If the line $ax + 4y = \sqrt{7}$, where $a \in \mathbb{R}$, touches the ellipse $3x^2 + 4y^2 = 1$ at the point $P$ in the first quadrant, then one of the focal distances of $P$ is :

• A. $\frac{1}{\sqrt{3}} + \frac{1}{2\sqrt{5}}$
• B. $\frac{1}{\sqrt{3}} + \frac{1}{2\sqrt{7}}$
• C. $\frac{1}{\sqrt{3}} - \frac{1}{2\sqrt{5}}$
• D. $\frac{1}{\sqrt{3}} - \frac{1}{2\sqrt{11}}$

Hint:

For any ellipse, the sum of focal distances of any point is equal to the length of the major axis ($2a$).

Answer 1

The Correct Option is B

Step 1: Understanding the Concept:
The given ellipse is $\frac{x^2}{1/3} + \frac{y^2}{1/4} = 1$. Focal distance of a point $(x_1, y_1)$ on an ellipse $\frac{x^2}{a^2} + \frac{y^2}{b^2} = 1$ (with $a>b$) is $|a \pm ex_1|$.

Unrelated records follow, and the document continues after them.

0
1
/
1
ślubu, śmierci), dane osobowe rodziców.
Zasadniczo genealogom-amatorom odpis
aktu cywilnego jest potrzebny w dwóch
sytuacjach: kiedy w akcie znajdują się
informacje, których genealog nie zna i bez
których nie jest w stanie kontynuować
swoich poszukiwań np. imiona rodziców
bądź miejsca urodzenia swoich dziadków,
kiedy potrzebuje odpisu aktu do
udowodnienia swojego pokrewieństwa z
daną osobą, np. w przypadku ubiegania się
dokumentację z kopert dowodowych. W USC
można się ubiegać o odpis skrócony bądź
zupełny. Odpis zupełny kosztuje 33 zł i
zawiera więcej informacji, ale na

Step 2: Key Formula or Approach:
Compare the given tangent $ax + 4y = \sqrt{7}$ with the standard tangent equation $3xx_1 + 4yy_1 = 1$.

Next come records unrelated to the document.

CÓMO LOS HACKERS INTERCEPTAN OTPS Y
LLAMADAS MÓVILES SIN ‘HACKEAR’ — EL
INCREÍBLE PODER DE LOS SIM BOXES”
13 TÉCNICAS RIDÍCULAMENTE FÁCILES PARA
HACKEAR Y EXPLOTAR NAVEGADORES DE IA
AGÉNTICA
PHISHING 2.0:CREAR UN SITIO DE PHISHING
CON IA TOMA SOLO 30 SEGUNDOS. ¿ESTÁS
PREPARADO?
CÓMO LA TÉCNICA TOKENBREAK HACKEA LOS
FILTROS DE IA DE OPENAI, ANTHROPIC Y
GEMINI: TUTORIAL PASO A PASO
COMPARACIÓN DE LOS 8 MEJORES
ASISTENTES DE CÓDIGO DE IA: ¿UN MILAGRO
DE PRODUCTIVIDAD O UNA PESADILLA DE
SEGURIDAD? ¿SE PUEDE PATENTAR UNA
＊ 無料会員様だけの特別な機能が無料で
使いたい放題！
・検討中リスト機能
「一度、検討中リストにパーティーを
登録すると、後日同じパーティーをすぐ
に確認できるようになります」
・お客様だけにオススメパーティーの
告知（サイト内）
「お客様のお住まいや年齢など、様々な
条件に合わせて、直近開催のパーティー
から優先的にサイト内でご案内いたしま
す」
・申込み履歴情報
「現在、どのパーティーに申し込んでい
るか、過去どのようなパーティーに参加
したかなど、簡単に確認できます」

Step 3: Detailed Explanation:
Standard form: $\frac{x^2}{A^2} + \frac{y^2}{B^2} = 1$, where $A^2 = 1/3, B^2 = 1/4$.
Tangent at $(x_1, y_1)$ is $3xx_1 + 4yy_1 = 1$.
Given tangent: $\frac{a}{\sqrt{7}}x + \frac{4}{\sqrt{7}}y = 1$.
Comparing coefficients: $4y_1 = \frac{4}{\sqrt{7}} \implies y_1 = \frac{1}{\sqrt{7}}$.
Since $(x_1, y_1)$ lies on $3x^2 + 4y^2 = 1$:
\[ 3x_1^2 + 4(1/7) = 1 \implies 3x_1^2 = 1 - 4/7 = 3/7 \implies x_1 = \frac{1}{\sqrt{7}} \]
(Taking positive value as $P$ is in the first quadrant).
Now, calculate eccentricity $e$:
\[ e^2 = 1 - \frac{B^2}{A^2} = 1 - \frac{1/4}{1/3} = 1 - 3/4 = 1/4 \implies e = 1/2. \]
Focal distances are $A \pm ex_1$:
\[ \text{Focal Distance} = \frac{1}{\sqrt{3}} \pm \frac{1}{2} \cdot \frac{1}{\sqrt{7}} = \frac{1}{\sqrt{3}} \pm \frac{1}{2\sqrt{7}}. \]

Step 4: Final Answer:
One focal distance is $\frac{1}{\sqrt{3}} + \frac{1}{2\sqrt{7}}$.